=== Record set ===

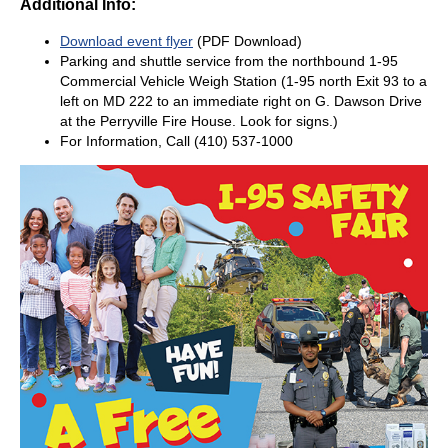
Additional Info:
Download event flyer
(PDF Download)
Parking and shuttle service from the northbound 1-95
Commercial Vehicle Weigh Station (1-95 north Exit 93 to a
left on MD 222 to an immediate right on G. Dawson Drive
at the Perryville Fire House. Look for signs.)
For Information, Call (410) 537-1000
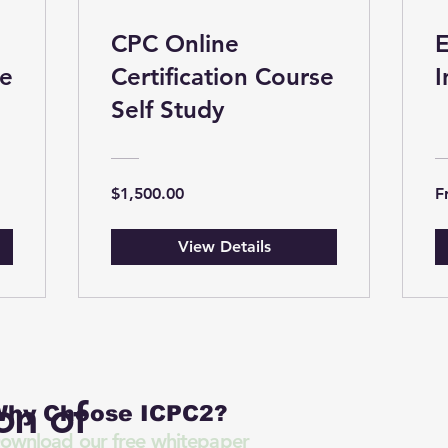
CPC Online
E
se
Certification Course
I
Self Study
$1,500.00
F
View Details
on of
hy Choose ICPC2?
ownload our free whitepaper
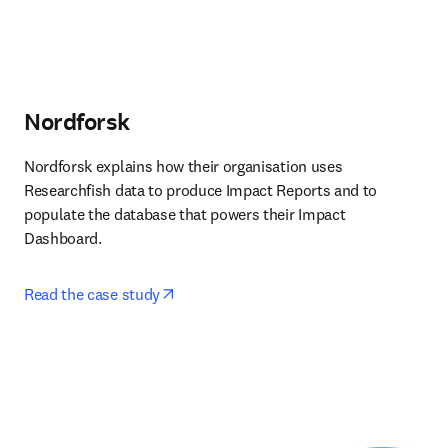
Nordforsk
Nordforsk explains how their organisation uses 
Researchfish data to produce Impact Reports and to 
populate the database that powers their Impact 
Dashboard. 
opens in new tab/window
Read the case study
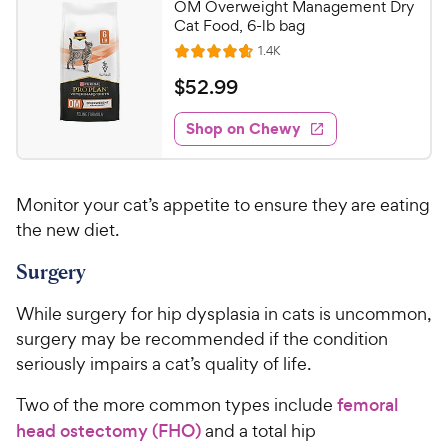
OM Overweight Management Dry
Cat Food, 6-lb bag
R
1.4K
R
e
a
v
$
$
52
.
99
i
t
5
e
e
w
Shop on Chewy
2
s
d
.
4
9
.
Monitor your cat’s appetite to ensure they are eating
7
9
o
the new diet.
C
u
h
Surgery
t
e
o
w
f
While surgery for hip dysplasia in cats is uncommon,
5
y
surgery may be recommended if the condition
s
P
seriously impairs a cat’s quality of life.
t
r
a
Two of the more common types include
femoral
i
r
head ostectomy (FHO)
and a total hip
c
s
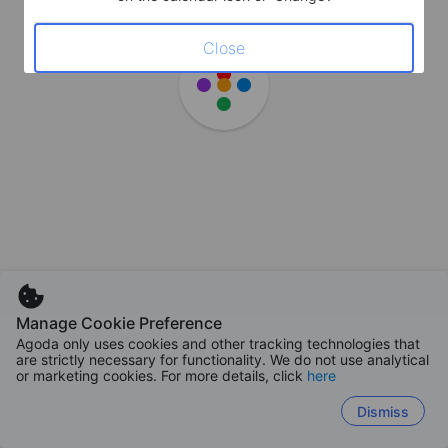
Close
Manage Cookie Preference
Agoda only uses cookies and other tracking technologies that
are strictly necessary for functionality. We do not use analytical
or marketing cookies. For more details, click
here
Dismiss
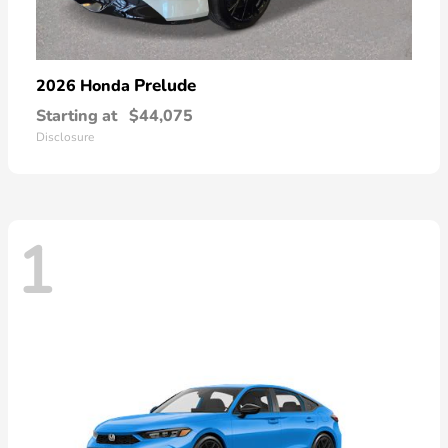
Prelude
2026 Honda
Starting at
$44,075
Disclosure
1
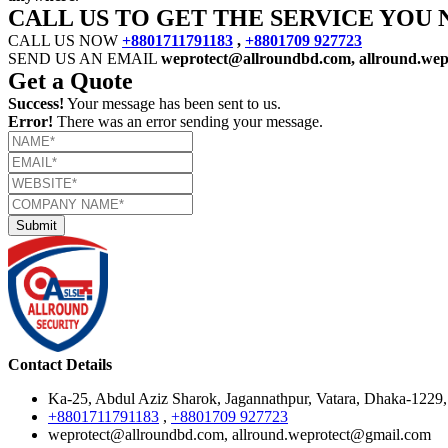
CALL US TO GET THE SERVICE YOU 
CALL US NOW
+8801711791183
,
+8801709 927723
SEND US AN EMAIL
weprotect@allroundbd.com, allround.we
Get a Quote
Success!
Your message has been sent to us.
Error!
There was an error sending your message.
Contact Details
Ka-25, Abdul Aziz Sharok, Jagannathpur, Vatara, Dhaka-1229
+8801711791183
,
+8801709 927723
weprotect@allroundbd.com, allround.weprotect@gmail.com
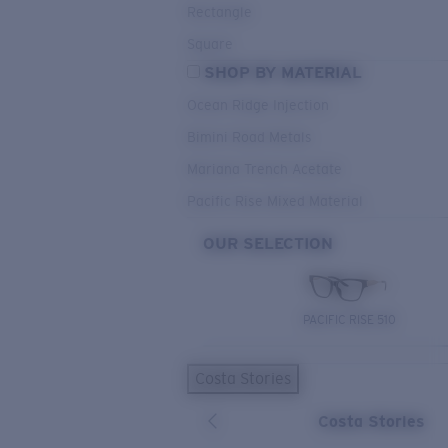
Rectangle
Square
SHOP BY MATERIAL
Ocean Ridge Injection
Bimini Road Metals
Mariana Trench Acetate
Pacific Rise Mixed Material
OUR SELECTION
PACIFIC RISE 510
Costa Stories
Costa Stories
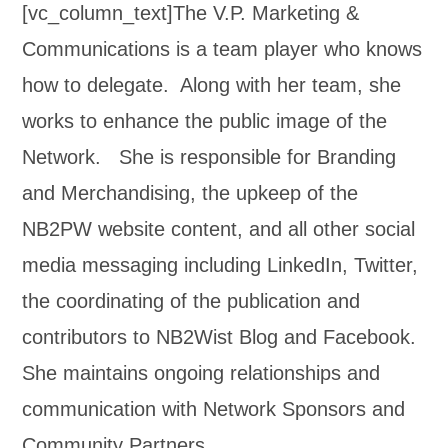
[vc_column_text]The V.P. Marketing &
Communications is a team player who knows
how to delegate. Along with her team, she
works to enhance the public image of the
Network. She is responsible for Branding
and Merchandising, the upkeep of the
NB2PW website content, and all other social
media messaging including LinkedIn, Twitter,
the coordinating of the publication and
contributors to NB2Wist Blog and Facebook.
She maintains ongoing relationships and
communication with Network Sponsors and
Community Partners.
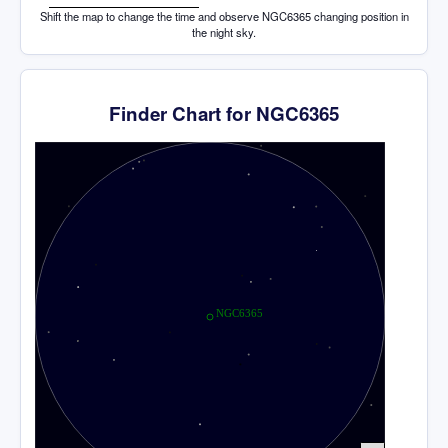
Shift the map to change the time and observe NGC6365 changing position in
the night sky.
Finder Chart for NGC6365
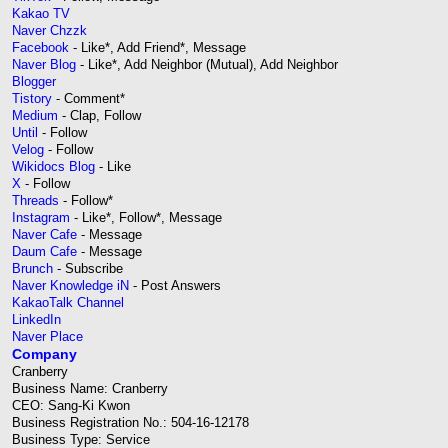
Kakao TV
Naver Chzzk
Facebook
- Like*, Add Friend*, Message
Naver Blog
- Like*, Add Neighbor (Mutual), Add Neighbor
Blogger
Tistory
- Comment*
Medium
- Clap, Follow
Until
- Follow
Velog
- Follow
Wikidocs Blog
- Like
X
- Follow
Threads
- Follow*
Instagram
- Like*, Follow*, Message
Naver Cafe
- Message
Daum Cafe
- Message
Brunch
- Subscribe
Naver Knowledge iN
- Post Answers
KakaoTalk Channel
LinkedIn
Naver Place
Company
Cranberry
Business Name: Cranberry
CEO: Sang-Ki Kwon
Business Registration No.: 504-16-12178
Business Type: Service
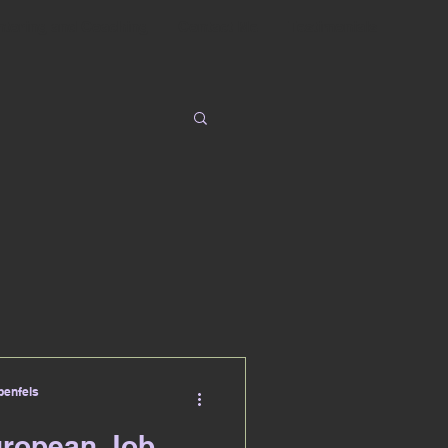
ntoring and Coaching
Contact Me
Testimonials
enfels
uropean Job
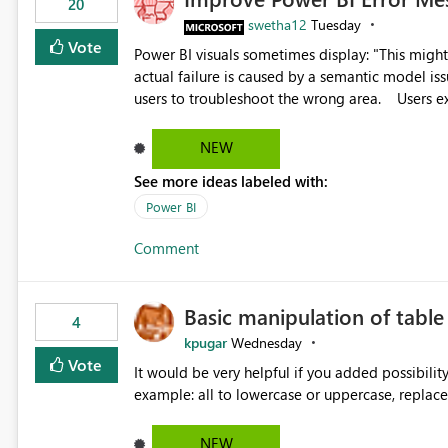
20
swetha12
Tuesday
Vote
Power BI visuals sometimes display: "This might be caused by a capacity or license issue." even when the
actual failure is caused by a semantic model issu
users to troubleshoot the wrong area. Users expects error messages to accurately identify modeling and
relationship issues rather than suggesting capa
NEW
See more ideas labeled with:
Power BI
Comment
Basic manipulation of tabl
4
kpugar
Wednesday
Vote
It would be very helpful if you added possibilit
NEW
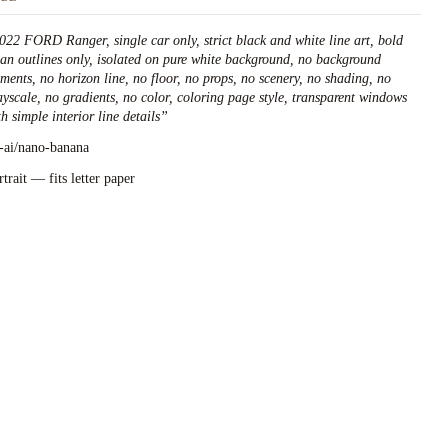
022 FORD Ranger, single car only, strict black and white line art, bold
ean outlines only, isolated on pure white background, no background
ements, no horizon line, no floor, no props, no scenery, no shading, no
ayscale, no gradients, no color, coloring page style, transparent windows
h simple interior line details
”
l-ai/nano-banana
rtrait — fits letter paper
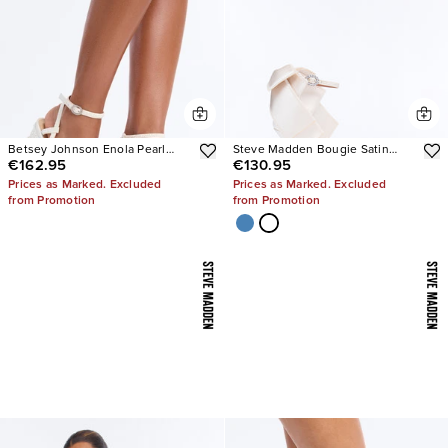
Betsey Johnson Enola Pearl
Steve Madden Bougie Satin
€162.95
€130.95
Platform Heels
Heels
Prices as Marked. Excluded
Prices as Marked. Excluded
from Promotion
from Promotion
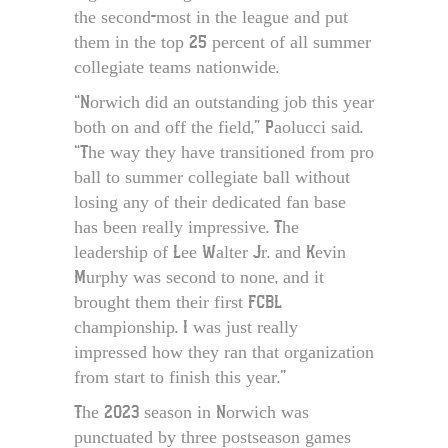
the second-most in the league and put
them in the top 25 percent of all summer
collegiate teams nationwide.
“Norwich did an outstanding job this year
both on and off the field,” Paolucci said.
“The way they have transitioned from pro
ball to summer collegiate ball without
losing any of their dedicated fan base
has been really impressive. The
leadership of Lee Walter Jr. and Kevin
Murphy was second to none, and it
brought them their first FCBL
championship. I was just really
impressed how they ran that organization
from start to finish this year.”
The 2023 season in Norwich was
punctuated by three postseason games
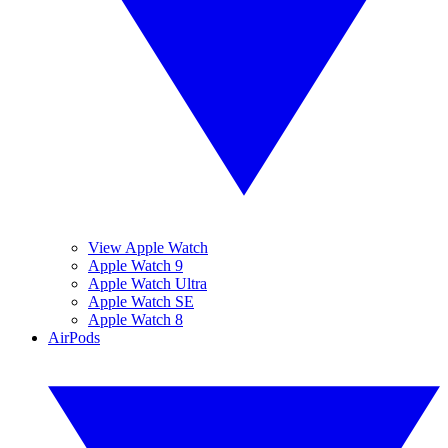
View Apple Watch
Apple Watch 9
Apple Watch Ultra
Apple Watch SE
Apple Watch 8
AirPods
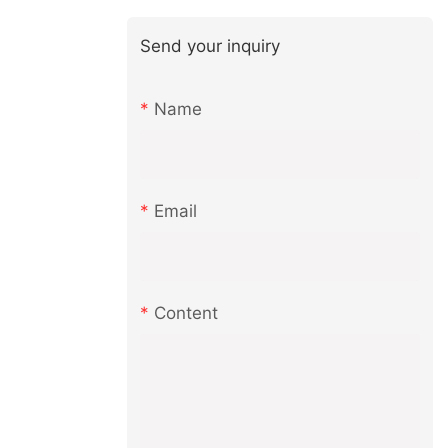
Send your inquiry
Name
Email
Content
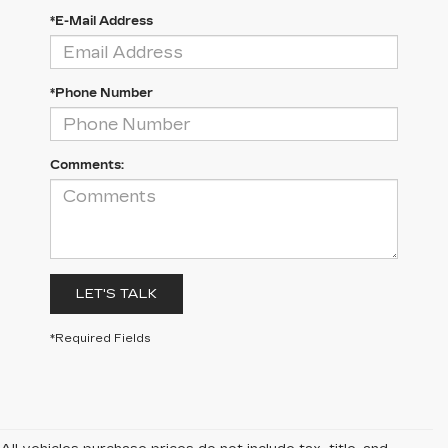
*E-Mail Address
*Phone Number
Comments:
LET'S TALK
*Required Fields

===

**What you are asked to do**
Leave the pictures out, and copy exactly each line from the one containing "leadership of Lee Walter Jr. and Kevin" through the final line of the data.

**Answer to this exercise**
leadership of Lee Walter Jr. and Kevin
Murphy was second to none, and it
brought them their first FCBL
championship. I was just really
impressed how they ran that organization
from start to finish this year.”
The 2023 season in Norwich was
punctuated by three postseason games
View Apple Watch
Apple Watch 9
Apple Watch Ultra
Apple Watch SE
Apple Watch 8
AirPods
Send your inquiry
Name
Email
Content
*E-Mail Address
*Phone Number
Comments:
LET'S TALK
*Required Fields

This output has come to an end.